O ex-presidente dos Estados Unidos, Donald Trump, declarou publicamente que seu governo está pronto para usar todo o poderio econômico americano para fortalecer a economia da Hungria, caso Viktor Orbán seja reeleito primeiro-ministro. A declaração foi feita na plataforma Truth Social, reforçando o apoio explícito de Trump ao líder húngaro.
Trump expressou seu desejo de investir na prosperidade futura da Hungria sob a liderança contínua de Orbán, que está no poder há 16 anos e enfrenta uma eleição desafiadora neste domingo. Esta é mais uma demonstração de interferência de Trump e seu círculo no processo eleitoral húngaro, que tem sido marcado por controvérsias.

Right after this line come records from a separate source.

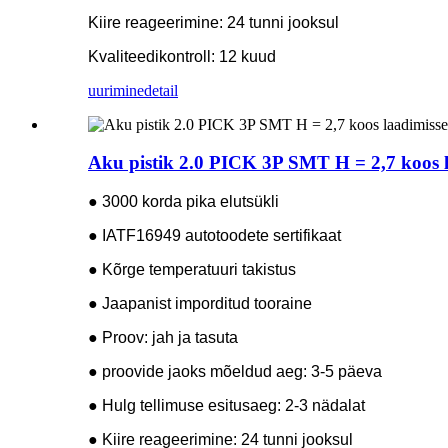
Kiire reageerimine: 24 tunni jooksul
Kvaliteedikontroll: 12 kuud
uurimine
detail
Aku pistik 2.0 PICK 3P SMT H = 2,7 koos l
● 3000 korda pika elutsükli
● IATF16949 autotoodete sertifikaat
● Kõrge temperatuuri takistus
● Jaapanist imporditud tooraine
● Proov: jah ja tasuta
● proovide jaoks mõeldud aeg: 3-5 päeva
● Hulg tellimuse esitusaeg: 2-3 nädalat
● Kiire reageerimine: 24 tunni jooksul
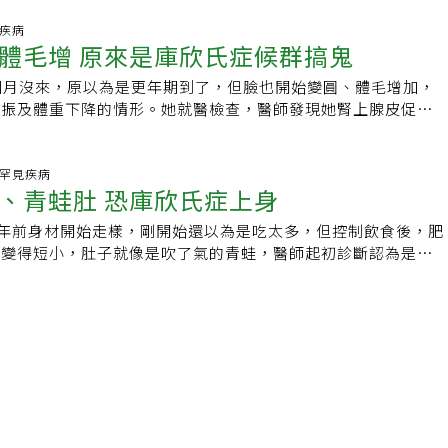
因腎上腺皮質過度分泌皮質醇（又稱壓力荷爾蒙）引起的罕見疾
，也會引發「犬庫欣氏症」，但只要停藥之後，即可慢慢恢復正
年僅有10個病例，常因症狀較難和其他疾病做區分，或因非典
見疾病
氏症」如下：▸愛喝水。▸尿尿頻率高。▸變得貪吃。▸體重增
體毛增 原來是庫欣氏症候群搞鬼
慢而被忽略。台北慈濟醫院泌尿科醫師許竣凱指出，庫欣氏症大
變大下垂。▸活動力下降。▸後頸處隆起肉團。▸身體兩側有對稱
內源性，外源性多是未注意情況下，誤用含類固醇的止痛劑或不
薄、變黑。▸皮膚、泌尿道反覆感染。▸肌肉萎縮無力。▸容易喘
個月沒來，原以為是更年期到了，但臉也開始變圓、體毛增加，
指罹患腎上腺腫瘤或腦下垂體功能異常等，常見於20至60歲，
高血壓、糖尿病、骨質疏鬆、甲狀腺功能低下等共病。蔡志鴻醫
不振及體重下降的情形。她就醫檢查，醫師發現她腎上腺皮促素
的3倍？許竣凱指出，庫欣氏症典型症狀有失眠、高血壓、體重
只要抽血，就可以快速又準確地研判是否為「犬庫欣氏症」。治
，是因右側腦下垂體腫瘤進而引起庫欣氏症候群，經手術摘除腫
胖、月亮臉及水牛肩，另還會因皮膚薄而容易瘀青、傷口不容易
，需長期追蹤用藥，至少得服用幾個月，每1至3個月抽血，觀
。台北榮總新陳代謝科主任陳涵栩說，正常人下視丘會分泌「皮
等，甚至會併發躁鬱症。張姓婦女接受腹腔鏡腎上腺切除手術切
調整藥物劑量。在飲食方面，許多患犬體型肥胖，容易合併高血
腦垂體分泌「腎上腺皮促素」，使腎上腺分泌「腎上腺皮醇」。
科.罕見疾病
藥物治療，逐步降低身體對皮質醇的依賴，6個月內體重下降到
、青蛙肚 恐庫欣氏症上身
高三酸甘油脂等問題，因此，建議食用專業營養配方狗食，平日
能是調節蛋白質、醣類及脂肪，以維持血壓及心血管功能，減緩
服用高血壓藥，體力也逐漸恢復，回到原本喜愛的烹飪工作。許
的優質蛋白質，以及低脂飲食，配合運動，幫狗狗健康瘦身。★
陳涵栩說，當身體出現壓力，腎上腺皮醇會大量分泌，幫身體應
常飲食狀況下，出現體重異常增加、臉變圓、後頸變厚等症狀，
7年前身材開始走樣，剛開始還以為是吃太多，但控制飲食後，肥
康》授權刊登，原文刊載於此★關心健康生活大小事，點此進入
極重要的賀爾蒙。但若長期且持續性增加，就會引發內分泌或荷
認是否為內分泌異常導致，切勿盲目瘦身。尤其高血壓患者，若
肢變得短小，肚子就像是吹了氣的青蛙，醫師起初診斷認為是糖
任編輯：陳學梅
庫欣氏症候群，而影響原因，很可能是腦下垂體瘤或其他腫瘤刺
後，卻遲遲不見好轉，更應盡速就醫，避免延誤治療。
年後轉診才發現是罕見的「庫欣氏症」惹禍。台大醫院代謝內分
說，庫欣氏症候群患者都有滿月臉、身體肥胖四肢不胖、大腿肌
表示，庫欣氏症是腦下垂體病症中，其中一種極為罕見的疾病，
高血壓、血糖增加、皮下容易瘀青、以及腹部暗紫色條紋等症
有1到2人罹患庫欣氏症，好發年齡在20歲到50歲之間，女性好
患者，還可能伴有月經不規則、體毛增加的現象。要判別庫欣氏
3倍。罹患庫欣氏症的患者，通常會有月亮臉、長青春痘、月經
下垂體瘤或其他腫瘤造成，其實不容易。陳涵栩說，該院最近引
中心型肥胖等症狀，且會伴隨著糖尿病、高血壓等疾病。施翔蓉
準判別，找出影像檢查無法發現的腫瘤，藉以正確治療。 編輯
氏症的症狀與一般肥胖很類似，許多民眾會認為是生活作息不正
成，延誤就醫時間。在台灣，罹患此症的病患，平均會延誤兩年
國外更嚴重，平均延誤的時間恐會拖延到六年。27歲時庫欣氏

Apesar do forte apoio de figuras americanas como o vice-presidente J. D. Vance e o secretário de Estado Marco Rubio, as pesquisas de opinião indicam que Orbán pode estar em desvantagem. A coalizão centrista liderada por Péter Magyar aparece dez pontos percentuais à frente do partido de Orbán, o Fidesz.
Interferência Americana e Eleições na Hungria
Donald Trump utilizou suas redes sociais para pedir votos para Viktor Orbán, em uma clara tentativa de influenciar o resultado da eleição. A interferência americana, no entanto, parece não ter o efeito esperado, com as pesquisas mostrando uma disputa acirrada.

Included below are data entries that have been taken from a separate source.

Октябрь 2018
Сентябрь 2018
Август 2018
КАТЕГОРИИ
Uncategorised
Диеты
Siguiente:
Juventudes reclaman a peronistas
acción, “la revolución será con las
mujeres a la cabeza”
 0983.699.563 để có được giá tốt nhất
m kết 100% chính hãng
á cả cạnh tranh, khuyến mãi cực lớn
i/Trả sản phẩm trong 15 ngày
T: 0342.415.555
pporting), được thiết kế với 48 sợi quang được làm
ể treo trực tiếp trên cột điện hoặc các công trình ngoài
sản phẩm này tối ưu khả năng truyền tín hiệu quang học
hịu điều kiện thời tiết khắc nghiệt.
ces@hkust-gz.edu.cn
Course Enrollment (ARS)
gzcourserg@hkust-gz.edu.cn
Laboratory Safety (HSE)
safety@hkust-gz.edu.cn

O governo brasileiro tem acompanhado atentamente as eleições húngaras, vendo o pleito como um teste para avaliar a eficácia das estratégias de interferência dos Estados Unidos. A experiência na Hungria servirá de lição para o Planalto, que se prepara para possíveis tentativas de influência em eleições futuras, incluindo a presidencial brasileira em outubro.
Rússia Também em Campo para Apoiar Orbán
Relatos indicam que, além dos Estados Unidos, serviços de inteligência russos também estariam atuando ativamente para garantir a permanência de Viktor Orbán no poder. A proximidade de Orbán com Vladimir Putin tem sido um ponto de atrito com a União Europeia, especialmente após a invasão da Ucrânia.

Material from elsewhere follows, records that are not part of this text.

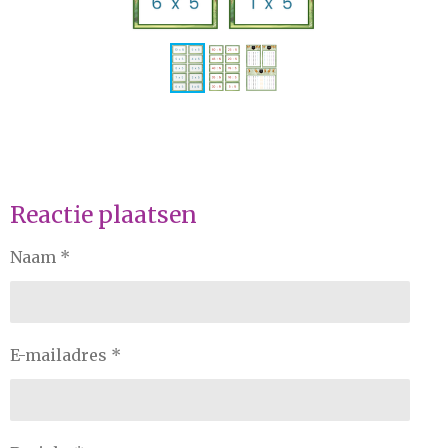
Reactie plaatsen
Naam *
E-mailadres *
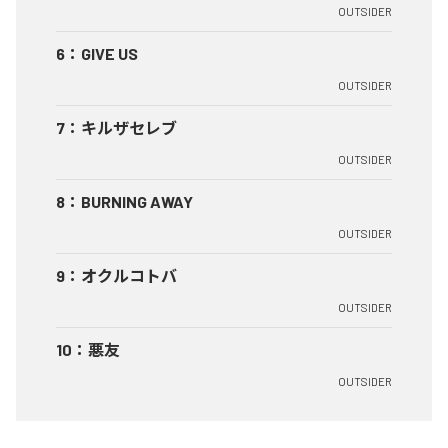
OUTSIDER
6
：
GIVE US
OUTSIDER
7
：
キルザセレブ
OUTSIDER
8
：
BURNING AWAY
OUTSIDER
9
：
オクルコトバ
OUTSIDER
10
：
悪友
OUTSIDER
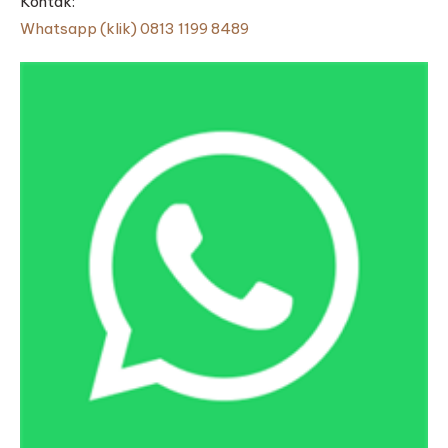
Kontak:
Whatsapp (klik) 0813 1199 8489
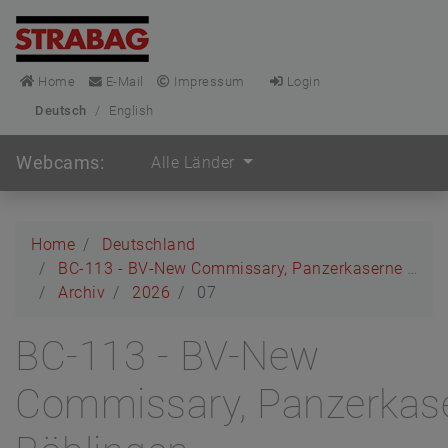
Home
E-Mail
Impressum
Login
Deutsch
/
English
Webcams:
Alle Länder
Home
Deutschland
BC-113 - BV-New Commissary, Panzerkaserne Böblingen
Archiv
2026
07
BC-113 - BV-New
Commissary, Panzerkas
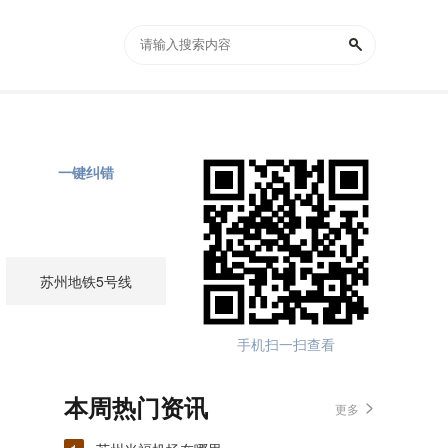
一键纠错
苏州地铁5号线
手机扫一扫查看
本周热门资讯
更多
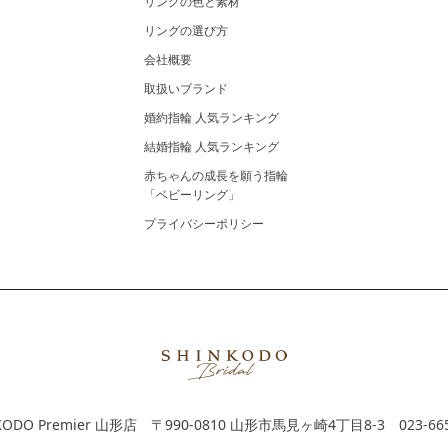
リングの色と素材
リングの選び方
会社概要
取扱いブランド
婚約指輪 人気ランキング
結婚指輪 人気ランキング
赤ちゃんの成長を願う指輪
「ベビーリング」
プライバシーポリシー
KODO Premier 山形店
〒990-0810 山形市馬見ヶ崎4丁目8-3
023-66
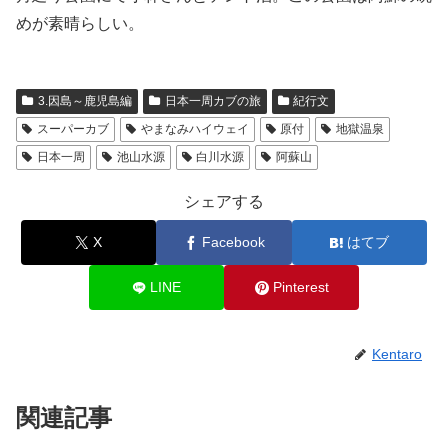
めが素晴らしい。
3.因島～鹿児島編
日本一周カブの旅
紀行文
スーパーカブ
やまなみハイウェイ
原付
地獄温泉
日本一周
池山水源
白川水源
阿蘇山
シェアする
X
Facebook
はてブ
LINE
Pinterest
Kentaro
関連記事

Membros do Parlamento Europeu alertaram sobre o risco de manipulação do pleito húngaro por parte de Moscou. Táticas como a criação de canais de notícias por inteligência artificial e a disseminação de conteúdo viral em redes sociais teriam sido empregadas, segundo o jornal The Washington Post.
Ações Russas e Táticas de Impacto
O Kremlin estaria repetindo estratégias híbridas já observadas em outras eleições no Leste Europeu. Uma reportagem sugere que assessores russos chegaram a recomendar medidas drásticas, como um atentado encenado contra Orbán, para reverter a tendência das pesquisas.
A descoberta de explosivos em um gasoduto na Sérvia também foi interpretada como parte de uma estratégia para influenciar o clima político. A campanha de Orbán tem explorado um sentimento nacionalista, acusando a Ucrânia e a União Europeia de sabotarem a segurança energética húngara e de tentarem arrastar o país para a guerra.
O Futuro da Hungria e o Cenário Internacional
No domingo, mais de 8 milhões de húngaros aptos a votar decidirão se Viktor Orbán continuará liderando o país após 16 anos de governo, marcados por políticas conservadoras e significativas mudanças institucionais. O resultado da eleição húngara terá repercussões não apenas para a Hungria, mas também para o cenário geopolítico europeu e para a forma como outros países, como o Brasil, lidam com influências externas em seus processos democráticos.